» Task objective
When a line in the records contains the string "DPRD", copy that line.

» The data
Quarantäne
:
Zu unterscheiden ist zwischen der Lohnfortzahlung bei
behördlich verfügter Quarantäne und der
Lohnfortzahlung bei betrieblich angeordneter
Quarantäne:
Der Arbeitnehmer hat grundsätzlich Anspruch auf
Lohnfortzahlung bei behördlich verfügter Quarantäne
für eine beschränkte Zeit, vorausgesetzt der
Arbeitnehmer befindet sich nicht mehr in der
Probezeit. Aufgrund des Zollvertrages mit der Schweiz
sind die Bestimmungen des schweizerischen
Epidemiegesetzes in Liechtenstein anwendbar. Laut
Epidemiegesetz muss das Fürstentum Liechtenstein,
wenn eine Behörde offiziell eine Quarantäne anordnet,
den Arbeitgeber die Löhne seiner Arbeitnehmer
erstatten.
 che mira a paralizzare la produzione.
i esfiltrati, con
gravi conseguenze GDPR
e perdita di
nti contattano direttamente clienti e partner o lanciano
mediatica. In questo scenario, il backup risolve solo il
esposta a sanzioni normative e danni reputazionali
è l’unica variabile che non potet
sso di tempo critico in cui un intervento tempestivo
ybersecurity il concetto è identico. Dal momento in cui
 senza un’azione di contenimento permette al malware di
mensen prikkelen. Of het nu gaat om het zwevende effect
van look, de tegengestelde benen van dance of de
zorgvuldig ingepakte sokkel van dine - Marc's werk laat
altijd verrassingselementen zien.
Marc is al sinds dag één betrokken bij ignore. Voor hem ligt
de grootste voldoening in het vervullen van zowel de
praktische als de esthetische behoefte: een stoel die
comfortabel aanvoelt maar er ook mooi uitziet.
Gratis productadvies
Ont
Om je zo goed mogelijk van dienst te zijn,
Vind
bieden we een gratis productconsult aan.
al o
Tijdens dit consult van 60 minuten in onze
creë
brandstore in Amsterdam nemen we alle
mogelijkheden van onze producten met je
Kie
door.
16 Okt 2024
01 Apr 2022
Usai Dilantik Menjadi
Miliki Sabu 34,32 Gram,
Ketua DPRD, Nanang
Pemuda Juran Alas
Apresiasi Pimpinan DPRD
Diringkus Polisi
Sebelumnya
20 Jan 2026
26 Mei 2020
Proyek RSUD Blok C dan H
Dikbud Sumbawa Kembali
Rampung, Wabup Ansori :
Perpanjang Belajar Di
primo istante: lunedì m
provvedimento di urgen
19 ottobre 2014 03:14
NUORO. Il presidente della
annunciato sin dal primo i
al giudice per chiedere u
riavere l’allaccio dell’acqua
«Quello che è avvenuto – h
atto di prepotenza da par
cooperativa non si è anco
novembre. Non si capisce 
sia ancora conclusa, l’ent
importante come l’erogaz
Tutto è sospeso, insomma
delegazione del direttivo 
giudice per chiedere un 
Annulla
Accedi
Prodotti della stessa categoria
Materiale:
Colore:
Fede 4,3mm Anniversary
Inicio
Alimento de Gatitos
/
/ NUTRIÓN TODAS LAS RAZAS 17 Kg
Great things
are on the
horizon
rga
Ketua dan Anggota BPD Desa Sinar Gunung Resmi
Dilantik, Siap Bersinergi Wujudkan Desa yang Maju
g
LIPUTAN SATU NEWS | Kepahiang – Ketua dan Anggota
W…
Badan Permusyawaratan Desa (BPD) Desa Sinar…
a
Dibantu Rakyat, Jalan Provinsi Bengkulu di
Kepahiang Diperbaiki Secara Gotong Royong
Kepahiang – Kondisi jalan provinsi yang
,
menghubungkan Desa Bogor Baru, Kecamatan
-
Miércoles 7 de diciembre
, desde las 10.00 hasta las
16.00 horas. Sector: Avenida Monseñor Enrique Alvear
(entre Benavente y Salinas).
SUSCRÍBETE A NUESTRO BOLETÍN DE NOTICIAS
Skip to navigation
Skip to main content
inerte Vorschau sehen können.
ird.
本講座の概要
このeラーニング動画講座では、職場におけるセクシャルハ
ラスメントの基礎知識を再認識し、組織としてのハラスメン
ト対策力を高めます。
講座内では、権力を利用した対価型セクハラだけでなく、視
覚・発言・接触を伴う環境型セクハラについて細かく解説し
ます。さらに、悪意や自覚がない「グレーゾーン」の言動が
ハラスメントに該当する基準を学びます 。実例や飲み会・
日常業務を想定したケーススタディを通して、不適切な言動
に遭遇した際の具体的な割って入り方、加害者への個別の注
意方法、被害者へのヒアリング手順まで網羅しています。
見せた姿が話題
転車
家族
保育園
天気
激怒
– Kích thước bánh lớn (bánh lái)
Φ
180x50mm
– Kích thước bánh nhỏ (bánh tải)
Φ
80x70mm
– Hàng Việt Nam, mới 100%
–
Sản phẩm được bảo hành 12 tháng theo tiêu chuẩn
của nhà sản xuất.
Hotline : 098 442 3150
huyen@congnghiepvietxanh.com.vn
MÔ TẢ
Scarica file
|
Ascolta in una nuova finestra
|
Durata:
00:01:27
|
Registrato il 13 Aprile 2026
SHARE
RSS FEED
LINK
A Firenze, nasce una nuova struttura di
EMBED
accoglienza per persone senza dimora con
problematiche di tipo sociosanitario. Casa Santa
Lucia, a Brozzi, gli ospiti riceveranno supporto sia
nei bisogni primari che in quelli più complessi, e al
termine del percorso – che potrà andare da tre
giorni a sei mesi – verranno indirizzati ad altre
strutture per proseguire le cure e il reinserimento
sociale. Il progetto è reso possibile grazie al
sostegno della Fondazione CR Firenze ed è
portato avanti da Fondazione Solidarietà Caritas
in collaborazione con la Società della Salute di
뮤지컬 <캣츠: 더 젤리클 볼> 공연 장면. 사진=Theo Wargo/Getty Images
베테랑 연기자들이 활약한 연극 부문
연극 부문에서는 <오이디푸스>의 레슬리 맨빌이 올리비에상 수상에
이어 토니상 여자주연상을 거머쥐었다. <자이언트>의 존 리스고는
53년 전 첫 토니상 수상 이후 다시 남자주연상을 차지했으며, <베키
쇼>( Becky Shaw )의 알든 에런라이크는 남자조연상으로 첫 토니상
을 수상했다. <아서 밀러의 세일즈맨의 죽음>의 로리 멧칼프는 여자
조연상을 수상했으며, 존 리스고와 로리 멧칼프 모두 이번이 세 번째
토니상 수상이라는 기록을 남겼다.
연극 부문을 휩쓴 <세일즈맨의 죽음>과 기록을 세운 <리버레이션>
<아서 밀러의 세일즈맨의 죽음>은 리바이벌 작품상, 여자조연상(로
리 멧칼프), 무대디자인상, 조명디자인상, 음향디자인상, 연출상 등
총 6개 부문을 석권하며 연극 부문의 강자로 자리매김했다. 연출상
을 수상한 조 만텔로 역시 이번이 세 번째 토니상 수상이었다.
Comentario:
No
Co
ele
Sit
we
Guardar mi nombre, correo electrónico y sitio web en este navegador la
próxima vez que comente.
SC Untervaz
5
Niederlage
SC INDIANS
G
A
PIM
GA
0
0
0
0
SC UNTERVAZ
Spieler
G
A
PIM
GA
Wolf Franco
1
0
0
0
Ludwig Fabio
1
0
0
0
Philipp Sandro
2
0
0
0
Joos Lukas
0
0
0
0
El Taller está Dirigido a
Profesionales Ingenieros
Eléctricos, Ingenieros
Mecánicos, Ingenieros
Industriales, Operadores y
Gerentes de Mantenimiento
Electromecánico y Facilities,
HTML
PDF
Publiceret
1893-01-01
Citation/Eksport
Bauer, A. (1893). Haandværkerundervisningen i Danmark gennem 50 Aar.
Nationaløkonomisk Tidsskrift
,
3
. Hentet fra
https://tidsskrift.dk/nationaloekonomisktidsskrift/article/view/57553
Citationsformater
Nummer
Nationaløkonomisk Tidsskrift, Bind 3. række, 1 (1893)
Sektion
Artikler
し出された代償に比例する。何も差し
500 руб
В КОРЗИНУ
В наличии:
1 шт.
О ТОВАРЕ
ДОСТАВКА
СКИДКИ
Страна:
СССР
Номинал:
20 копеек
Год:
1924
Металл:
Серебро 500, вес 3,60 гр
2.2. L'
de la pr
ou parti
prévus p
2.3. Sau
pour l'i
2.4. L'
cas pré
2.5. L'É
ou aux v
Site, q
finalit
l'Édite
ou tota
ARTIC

» Answer to this exercise
Ketua DPRD, Nanang
Apresiasi Pimpinan DPRD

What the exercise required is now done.